--- What you need to do ---
If a line includes "kondycji", copy it out of the entries.
_ _ _ _
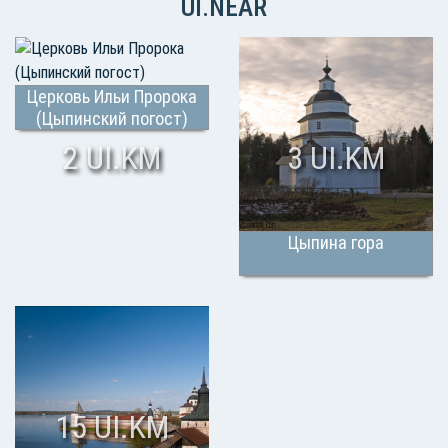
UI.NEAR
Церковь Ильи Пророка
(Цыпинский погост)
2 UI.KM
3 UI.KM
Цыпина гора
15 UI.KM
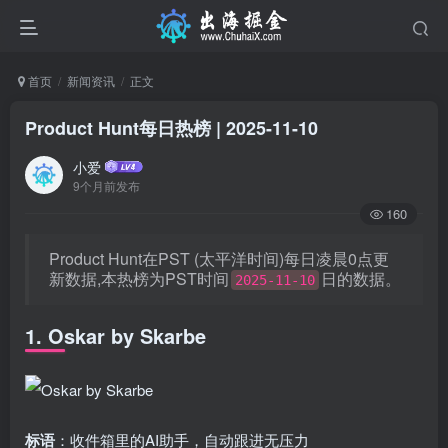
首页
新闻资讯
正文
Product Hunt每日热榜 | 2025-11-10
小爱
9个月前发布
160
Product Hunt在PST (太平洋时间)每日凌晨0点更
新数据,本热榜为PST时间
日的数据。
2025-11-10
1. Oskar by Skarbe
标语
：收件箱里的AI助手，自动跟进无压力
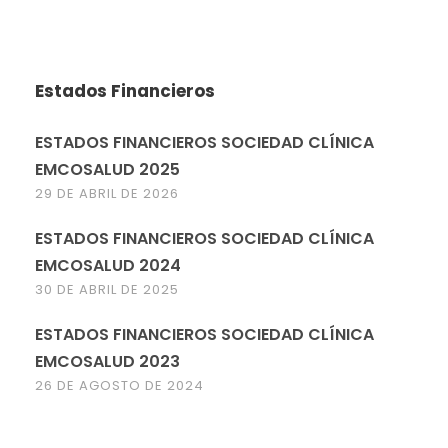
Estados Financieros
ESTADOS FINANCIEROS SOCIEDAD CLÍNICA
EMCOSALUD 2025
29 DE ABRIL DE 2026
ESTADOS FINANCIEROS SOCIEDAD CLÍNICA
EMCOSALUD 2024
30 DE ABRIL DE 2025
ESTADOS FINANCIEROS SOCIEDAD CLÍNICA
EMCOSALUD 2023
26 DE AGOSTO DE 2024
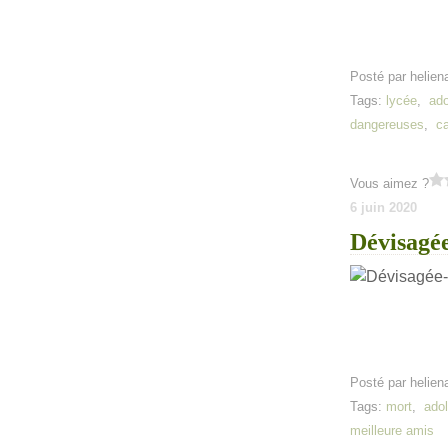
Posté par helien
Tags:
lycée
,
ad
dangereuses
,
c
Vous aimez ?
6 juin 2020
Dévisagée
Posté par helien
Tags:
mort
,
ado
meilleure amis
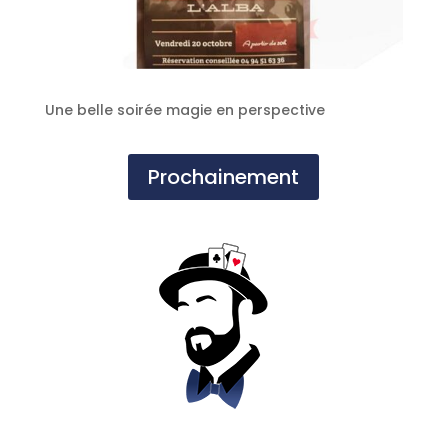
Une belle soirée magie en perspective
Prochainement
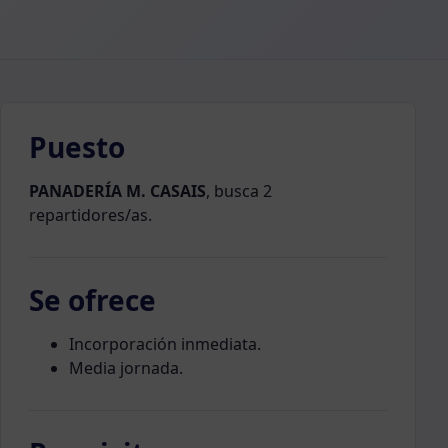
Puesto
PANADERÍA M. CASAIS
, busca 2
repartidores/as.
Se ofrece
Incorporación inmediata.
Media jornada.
_ _ _ _
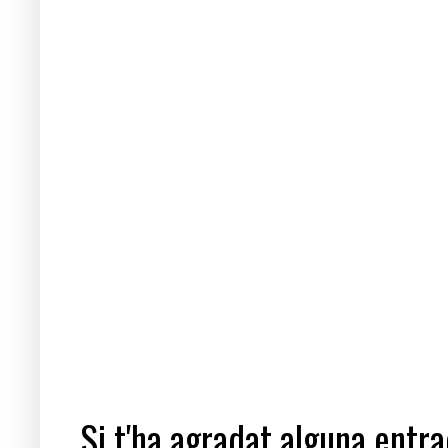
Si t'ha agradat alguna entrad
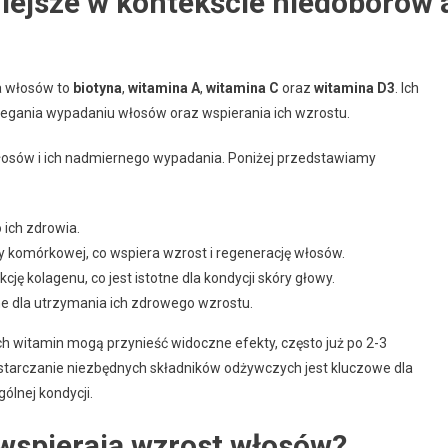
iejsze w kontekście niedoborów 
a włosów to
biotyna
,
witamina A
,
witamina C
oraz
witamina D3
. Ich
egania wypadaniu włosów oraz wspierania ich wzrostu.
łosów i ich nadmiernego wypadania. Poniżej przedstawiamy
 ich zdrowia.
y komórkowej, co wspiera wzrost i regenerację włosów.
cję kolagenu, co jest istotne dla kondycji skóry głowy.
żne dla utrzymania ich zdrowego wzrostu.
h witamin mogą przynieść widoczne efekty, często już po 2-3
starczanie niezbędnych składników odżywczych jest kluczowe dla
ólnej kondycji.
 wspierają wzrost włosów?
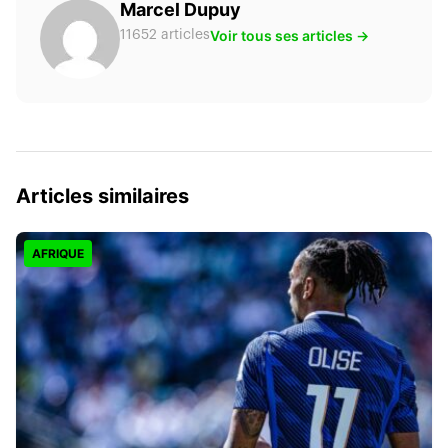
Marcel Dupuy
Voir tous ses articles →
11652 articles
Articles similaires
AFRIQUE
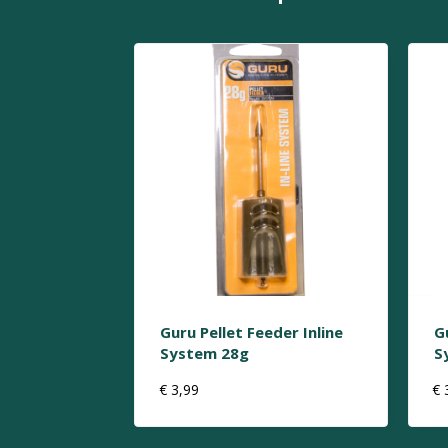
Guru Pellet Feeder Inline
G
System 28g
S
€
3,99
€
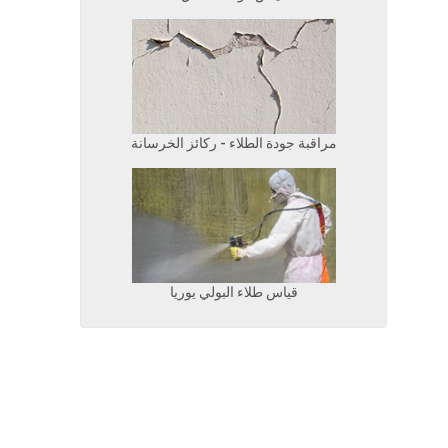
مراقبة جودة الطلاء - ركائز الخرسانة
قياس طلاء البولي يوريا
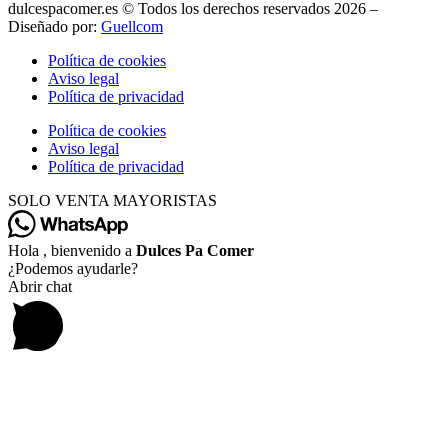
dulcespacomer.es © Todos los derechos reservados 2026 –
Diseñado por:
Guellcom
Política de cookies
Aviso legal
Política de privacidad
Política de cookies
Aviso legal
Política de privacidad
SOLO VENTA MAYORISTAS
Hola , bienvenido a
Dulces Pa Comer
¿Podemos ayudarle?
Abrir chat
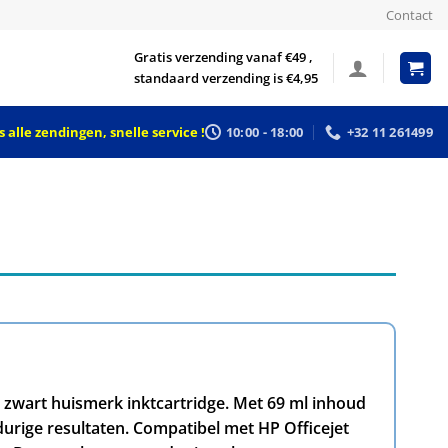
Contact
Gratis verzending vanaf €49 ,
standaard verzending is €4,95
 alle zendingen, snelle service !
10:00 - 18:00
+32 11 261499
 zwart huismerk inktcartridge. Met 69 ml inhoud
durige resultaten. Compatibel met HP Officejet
_ _ _ _
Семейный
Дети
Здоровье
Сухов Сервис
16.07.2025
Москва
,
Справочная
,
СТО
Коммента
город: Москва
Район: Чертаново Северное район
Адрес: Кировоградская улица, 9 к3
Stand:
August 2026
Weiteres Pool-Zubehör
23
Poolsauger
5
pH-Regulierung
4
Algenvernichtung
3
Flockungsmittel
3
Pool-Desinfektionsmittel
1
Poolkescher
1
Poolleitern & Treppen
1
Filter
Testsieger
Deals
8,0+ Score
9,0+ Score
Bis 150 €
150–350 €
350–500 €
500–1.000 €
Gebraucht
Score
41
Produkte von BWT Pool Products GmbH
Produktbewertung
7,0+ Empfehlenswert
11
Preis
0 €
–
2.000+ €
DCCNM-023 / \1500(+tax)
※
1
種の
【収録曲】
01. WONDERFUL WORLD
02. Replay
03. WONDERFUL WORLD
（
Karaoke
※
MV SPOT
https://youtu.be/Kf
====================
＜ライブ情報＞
_ _ _ _
--- Exercise response ---
cję kolagenu, co jest istotne dla kondycji skóry głowy.
ólnej kondycji.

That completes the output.